Ambitions dans la protéine végétale

Toutefois, Avril a poursuivi le renforcement de son pôle agroalimentaire grand public en 2021. En fin d’année, la start-up de sauces italiennes Eccellenza Italiana (marque Italians Do It Better) a rejoint Avril, mais c’est surtout l’acquisition de Soufflet Alimentaire, découlant de l’acquisition du groupe Soufflet par InVivo, qui a été un dossier plus conséquent. « La signature définitive de l’acquisition de Soufflet Alimentaire doit intervenir avant la fin du premier semestre 2022 », a indiqué Jean-Philippe Puig. Avril est particulièrement intéressé par les protéines végétales, riz et lentilles, dont il souhaite développer la consommation auprès du grand public, en s’appuyant sur la marque grand public Vivien Paille qui fait partie de Soufflet Alimentaire. « Nous voulons renforcer la culture de la lentille en France », a annoncé le directeur général. La protéine végétale est vue par Avril comme « un important relai de croissance pour l’avenir du groupe ». La poursuite du renforcement des positions sur le secteur de la grande consommation grâce à l’acquisition de marques locales, fabriquant des produits de qualité et ayant un savoir-faire artisanal, fait partie des objectifs d’Avril pour l’avenir.

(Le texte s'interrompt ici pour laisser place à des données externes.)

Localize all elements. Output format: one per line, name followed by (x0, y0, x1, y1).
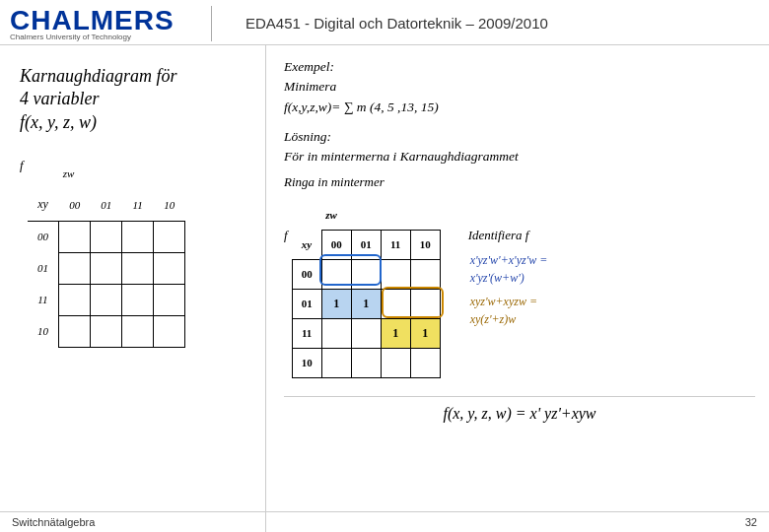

Pour 2022 et au-delà, cette politique de croissance va se poursuivre en dépit d’un contexte très chahuté sur les matières premières, leur coût et leur disponibilité. Pour venir en soutien des éleveurs français durement touchés par ce contexte, Avril, à partir du 1er juillet 2022, via sa filiale Sanders, proposera un « dispositif d’aides exceptionnelles, à hauteur de 6 millions d’euros, en vue de soutenir l’installation de nouveaux éleveurs et la transmission des élevages, accompagner la modernisation et la durabilité des élevages, et enfin, optimiser l’accès à la protéine dans la nutrition animale ».

Avril va aussi investir dans ses outils de trituration de la graine de tournesol, via sa filiale Saipol, afin de répondre aux enjeux de souveraineté alimentaire et à une situation très perturbée quant aux conséquences de la guerre en Ukraine. « En transformant plus d’un million de tonnes de graines de tournesol, c’est plus de 50 % de la production agricole française de tournesol qui serait ainsi valorisée par le groupe. Ce projet accompagnerait également auprès du monde agricole, l’essor de cette culture dont les surfaces sont anticipées à la hausse avec un objectif de 900 000 ha (+30 % par rapport à 2021). » Ce projet ne devrait pas se concrétiser avant deux ou trois ans, et n’est pas encore chiffré ni localisé pour l’instant, indique Avril. Son objectif est d’augmenter la capacité de ses outils de 300 000 tonnes annuelles, contre 700 000 tonnes annuelles aujourd’hui.

La protéine végétale est vue par Avril comme « un important relai de croissance pour l’avenir du groupe »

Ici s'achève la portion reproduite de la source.